Antibiotics are needed only if your healthcare provider tells you that have a bacterial infection. Remember that the common cold is most often cause by a virus, which do not respond to antibiotics. Your healthcare provider may prescribe other medicine or give tips to help with a cold's symptoms, but antibiotics are not needed to treat a cold or runny nose. Taking antibiotics when they are not needed can be harmful. Each time you take an antibiotic, the bacteria that normally live in your body (on the skin, in the intestine, in the mouth and nose, etc.) are more likely to become resistant to antibiotics. Common antibiotics cannot kill infections caused by these resistant germs.

What can I do to feel better?

Rest, over-the-counter medicines and other self-care methods may help you feel better. Remember, always use over-the-counter products as directed.

What can I do to prevent the common cold?

The best ways to prevent the common cold are good hand hygiene (washing well and often) and avoiding close contact with people who have colds or other respiratory infections.
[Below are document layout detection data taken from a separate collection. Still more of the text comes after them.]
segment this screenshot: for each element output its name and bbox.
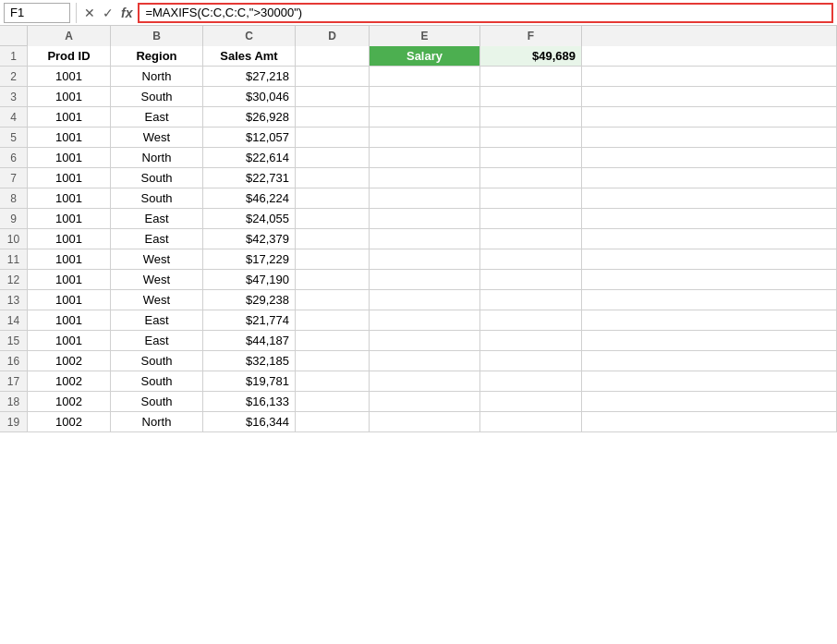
cell-reference-box[interactable]: F1	[4, 3, 70, 23]
cell-a15[interactable]: 1001	[28, 331, 111, 350]
cell-a16[interactable]: 1002	[28, 351, 111, 371]
cell-a1[interactable]: Prod ID	[28, 46, 111, 66]
cell-c11[interactable]: $17,229	[203, 249, 296, 269]
col-header-b[interactable]: B	[111, 26, 203, 46]
col-header-d[interactable]: D	[296, 26, 370, 46]
col-header-e[interactable]: E	[370, 26, 480, 46]
cell-b6[interactable]: North	[111, 148, 203, 167]
cell-b12[interactable]: West	[111, 270, 203, 289]
row-num-16: 16	[0, 351, 28, 371]
cell-a8[interactable]: 1001	[28, 188, 111, 208]
cell-a5[interactable]: 1001	[28, 128, 111, 147]
cell-b4[interactable]: East	[111, 107, 203, 127]
cell-d1[interactable]	[296, 46, 370, 66]
cell-a11[interactable]: 1001	[28, 249, 111, 269]
row-num-19: 19	[0, 412, 28, 431]
cell-c1[interactable]: Sales Amt	[203, 46, 296, 66]
cell-a17[interactable]: 1002	[28, 371, 111, 391]
spreadsheet: A B C D E F 1 Prod ID Region Sales Amt S…	[0, 26, 837, 432]
cell-f1[interactable]: $49,689	[480, 46, 582, 66]
cell-d19	[296, 412, 370, 431]
cell-a3[interactable]: 1001	[28, 87, 111, 106]
cell-f14	[480, 310, 582, 330]
col-header-c[interactable]: C	[203, 26, 296, 46]
row-num-18: 18	[0, 392, 28, 411]
cell-f11	[480, 249, 582, 269]
cell-b11[interactable]: West	[111, 249, 203, 269]
cell-b9[interactable]: East	[111, 209, 203, 228]
cell-b5[interactable]: West	[111, 128, 203, 147]
cell-f9	[480, 209, 582, 228]
cell-b2[interactable]: North	[111, 67, 203, 86]
cell-rest-2	[582, 67, 837, 86]
cell-c7[interactable]: $22,731	[203, 168, 296, 188]
cell-d4	[296, 107, 370, 127]
cell-f1-text: $49,689	[532, 49, 576, 63]
grid-row-15: 15 1001 East $44,187	[0, 331, 837, 351]
cell-c17[interactable]: $19,781	[203, 371, 296, 391]
cell-c15[interactable]: $44,187	[203, 331, 296, 350]
cell-e1-text: Salary	[406, 49, 443, 63]
cell-c2[interactable]: $27,218	[203, 67, 296, 86]
cell-c6[interactable]: $22,614	[203, 148, 296, 167]
cell-rest-5	[582, 128, 837, 147]
formula-input[interactable]: =MAXIFS(C:C,C:C,">30000")	[138, 3, 833, 23]
cell-e15	[370, 331, 480, 350]
cell-rest-12	[582, 270, 837, 289]
cell-e16	[370, 351, 480, 371]
cell-c3[interactable]: $30,046	[203, 87, 296, 106]
cell-c5[interactable]: $12,057	[203, 128, 296, 147]
cell-a18[interactable]: 1002	[28, 392, 111, 411]
cell-c8[interactable]: $46,224	[203, 188, 296, 208]
col-header-a[interactable]: A	[28, 26, 111, 46]
cell-c10[interactable]: $42,379	[203, 229, 296, 249]
cell-a13[interactable]: 1001	[28, 290, 111, 310]
cell-c9[interactable]: $24,055	[203, 209, 296, 228]
cell-b14[interactable]: East	[111, 310, 203, 330]
cell-a9[interactable]: 1001	[28, 209, 111, 228]
cell-b10[interactable]: East	[111, 229, 203, 249]
cell-b19[interactable]: North	[111, 412, 203, 431]
cell-rest-3	[582, 87, 837, 106]
cell-c4[interactable]: $26,928	[203, 107, 296, 127]
cell-c12[interactable]: $47,190	[203, 270, 296, 289]
cell-a14[interactable]: 1001	[28, 310, 111, 330]
cell-rest-13	[582, 290, 837, 310]
col-header-f[interactable]: F	[480, 26, 582, 46]
cell-e7	[370, 168, 480, 188]
cell-b8[interactable]: South	[111, 188, 203, 208]
cell-b7[interactable]: South	[111, 168, 203, 188]
cell-e1[interactable]: Salary	[370, 46, 480, 66]
cell-b1[interactable]: Region	[111, 46, 203, 66]
cell-b13[interactable]: West	[111, 290, 203, 310]
cell-c18[interactable]: $16,133	[203, 392, 296, 411]
cell-f5	[480, 128, 582, 147]
cell-c19[interactable]: $16,344	[203, 412, 296, 431]
cell-b3[interactable]: South	[111, 87, 203, 106]
fx-icon[interactable]: fx	[119, 6, 134, 20]
cell-b16[interactable]: South	[111, 351, 203, 371]
cell-d18	[296, 392, 370, 411]
cell-a4[interactable]: 1001	[28, 107, 111, 127]
grid-row-8: 8 1001 South $46,224	[0, 188, 837, 209]
cell-b17[interactable]: South	[111, 371, 203, 391]
cell-a7[interactable]: 1001	[28, 168, 111, 188]
cell-f7	[480, 168, 582, 188]
cell-b18[interactable]: South	[111, 392, 203, 411]
cell-b15[interactable]: East	[111, 331, 203, 350]
grid-row-9: 9 1001 East $24,055	[0, 209, 837, 229]
cell-a2[interactable]: 1001	[28, 67, 111, 86]
grid-row-6: 6 1001 North $22,614	[0, 148, 837, 168]
cell-a10[interactable]: 1001	[28, 229, 111, 249]
cell-c14[interactable]: $21,774	[203, 310, 296, 330]
cell-a12[interactable]: 1001	[28, 270, 111, 289]
cell-c13[interactable]: $29,238	[203, 290, 296, 310]
cell-e17	[370, 371, 480, 391]
cell-c16[interactable]: $32,185	[203, 351, 296, 371]
grid-row-5: 5 1001 West $12,057	[0, 128, 837, 148]
confirm-icon[interactable]: ✓	[101, 6, 115, 20]
cell-e5	[370, 128, 480, 147]
cell-a19[interactable]: 1002	[28, 412, 111, 431]
cell-a6[interactable]: 1001	[28, 148, 111, 167]
cancel-icon[interactable]: ✕	[82, 6, 97, 20]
Frequently asked questions about colds

So I think I have a cold…

A cold usually includes a runny nose, sore throat, sneezing, and coughing which can last for up to two weeks. The common cold can be caused by more than 200 viruses, but is most often a result of the rhinovirus. The hallmark of a cold is a runny nose. When germs that cause colds first infect the nose and sinuses, the nose makes clear mucus. This helps wash the germs from the nose and sinuses. After two or three days, the body's immune cells fight back, changing the mucus to a white or yellow color. As the bacteria that live in the nose grow back, they may also be found in the mucus, which changes the mucus to a greenish color. This is normal and does not mean you need antibiotics.